What we have learnt


How do students use their time?

Students in the national 2011 CSSE sample reported spending 8,2 hours per week preparing for class and 8,4 hours travelling to and from classes; almost the same amount of time that is spent preparing for class.

How do students and staff interact?

Generally, students do not interact with staff on a regular basis. The majority (58%) of students reported that they have never worked with lecturers on activities other than their studies. Furthermore, an overwhelming majority (83%) of students reported that they have never communicated with a lecturer using an electronic medium, and a quarter of students reported that they have never spoken to a lecturer or counsellor regarding their career plans.

Are diverse interactions taking place?

Only 30% of the 2011 CSSE sample reported often having serious conversations with students from different ethnic groups, whilst 39% reported often having serious conversations with students very different from themselves in terms of religious beliefs, political opinions, and personal values.

Overall, 54% of students indicated that their college placed adequate emphasis on encouraging contact between students of different economic, social, and ethnic backgrounds.

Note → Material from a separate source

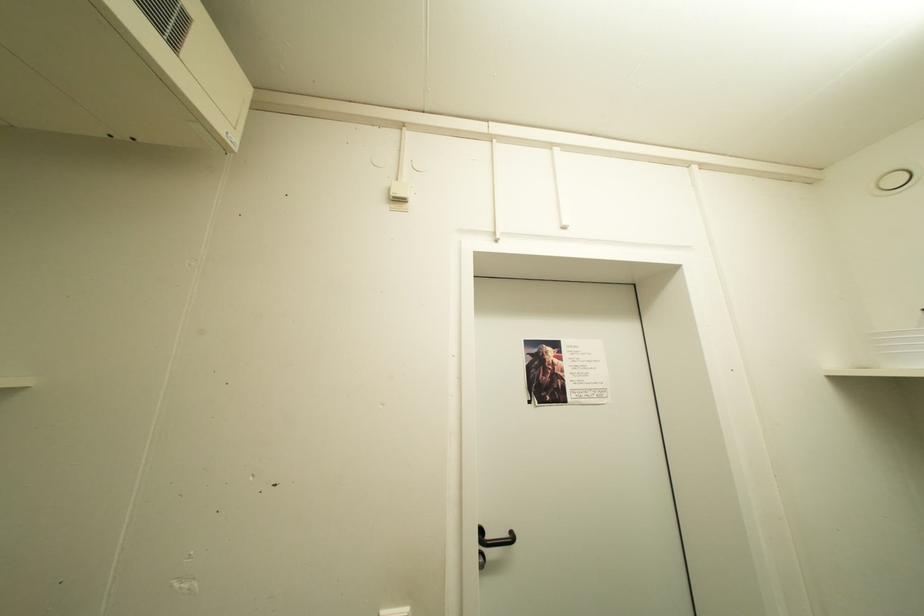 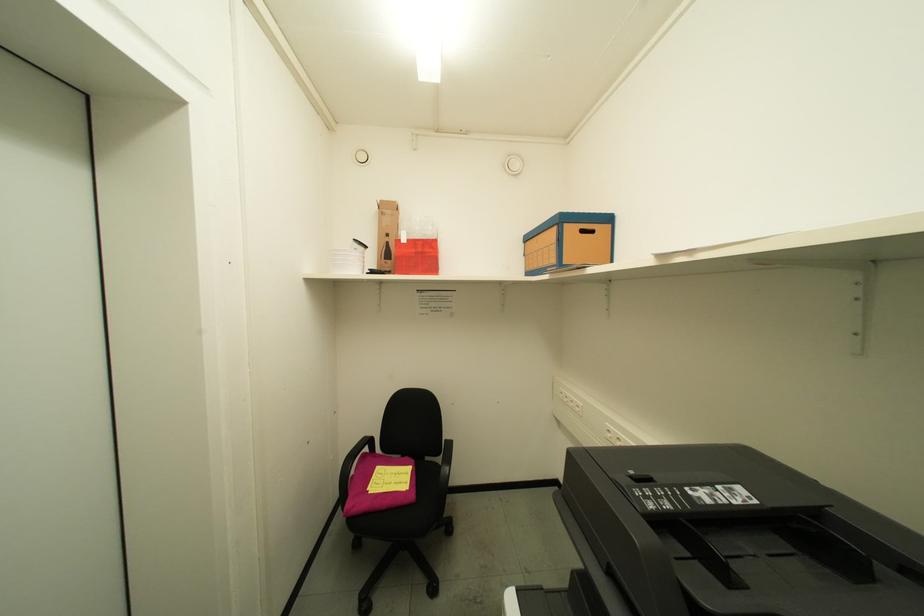 Question: The camera is either moving clockwise (left) or counter-clockwise (right) around the object. The first image is from the beginning of the video and the second image is from the end. Is the camera moving left or right when shooting the video?

Choices:
 (A) Left
 (B) Right

Answer: (A) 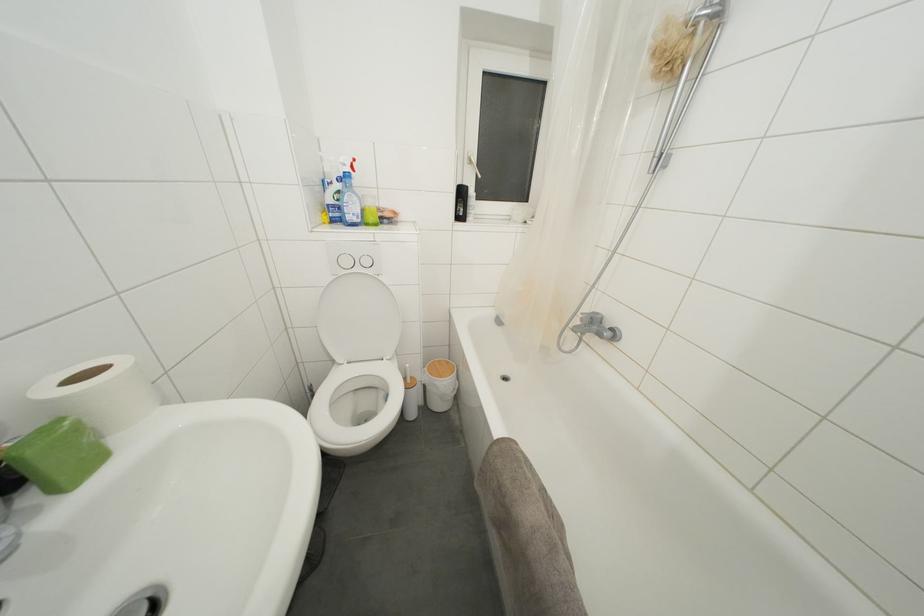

How well supported do students feel?

Almost three quarters (72%) of students reported that their colleges placed very little or some focus on providing them with the academic support they need to help them succeed at their colleges.

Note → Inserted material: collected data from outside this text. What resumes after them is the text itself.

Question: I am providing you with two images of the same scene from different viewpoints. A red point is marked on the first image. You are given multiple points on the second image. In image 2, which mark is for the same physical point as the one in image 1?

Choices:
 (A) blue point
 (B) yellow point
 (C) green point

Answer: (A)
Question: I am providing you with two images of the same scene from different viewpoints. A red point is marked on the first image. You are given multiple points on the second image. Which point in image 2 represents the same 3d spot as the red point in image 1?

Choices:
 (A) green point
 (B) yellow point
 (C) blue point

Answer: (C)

How satisfied are students with their educational experience?

The majority of students reported that their entire educational experience at their colleges had been positive, 76% of the students rated their educational experience as good and excellent.  Overall, 66% of the students in the 2011 CSSE sample reported that they would recommend their colleges to other people.

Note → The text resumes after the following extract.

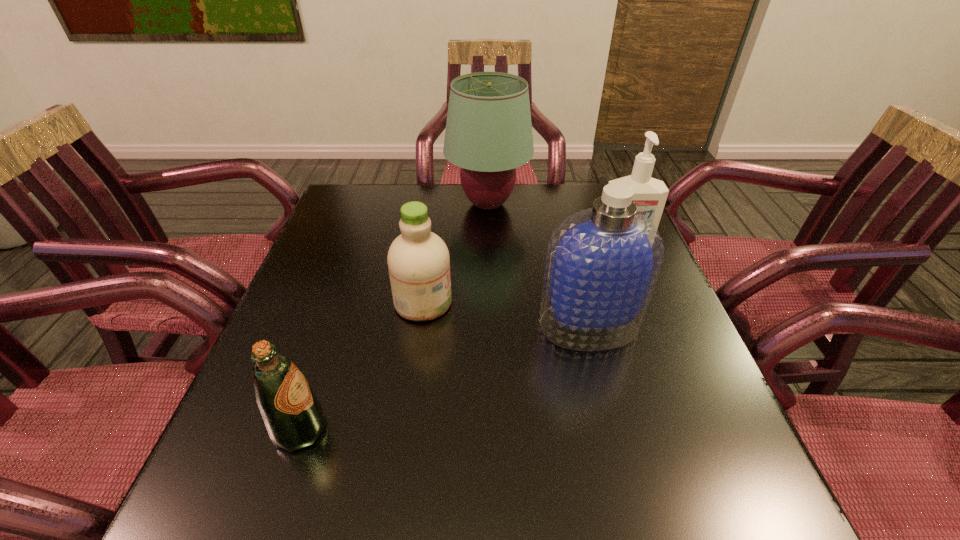 The image size is (960, 540). Find the location of `free space in the image that satisfies the following two spatial constraints: 1. on the front label of the farthest cleansing agent; 2. on the front-facing side of the leftmost object`. free space in the image that satisfies the following two spatial constraints: 1. on the front label of the farthest cleansing agent; 2. on the front-facing side of the leftmost object is located at coordinates (695, 430). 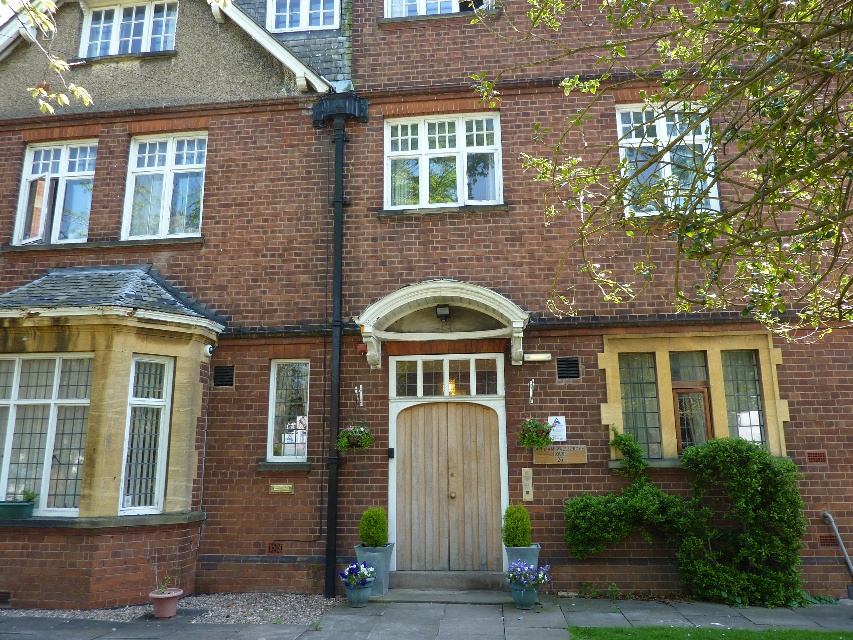 You are standing in front of the two story brick building and need to enter through the natural wood door at center. However, there is a black metal pipe at center in the way. Can you walk straight to the door without moving the pipe?

The natural wood door at center is in front of the black metal pipe at center, so you can walk straight to the door without moving the pipe because the door is closer to you than the pipe.

You are a delivery person trying to deliver a package to the natural wood door at center. However, there is a black metal pipe at center in the way. Can you pass through the space between them to reach the door?

The natural wood door at center is wider than the black metal pipe at center. Since both are at the center, the door likely extends beyond the pipe on both sides, allowing you to walk around the pipe and reach the door without issue.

How do lecturers and students see each other?

Student engagement measures can help to compare staff and student responses and facilitate conversations about how staff and students see each other. For example, almost two thirds (63%) of students reported that they regularly worked harder than they thought they could to achieve the expectations of the lecturer. However, less than a third (31%) of the lecturers agreed on this point. Furthermore, an overwhelming majority (80%) of students reported that their assessment tasks motivated them to do their best work. In contrast to this, only 33% of lecturers held this opinion.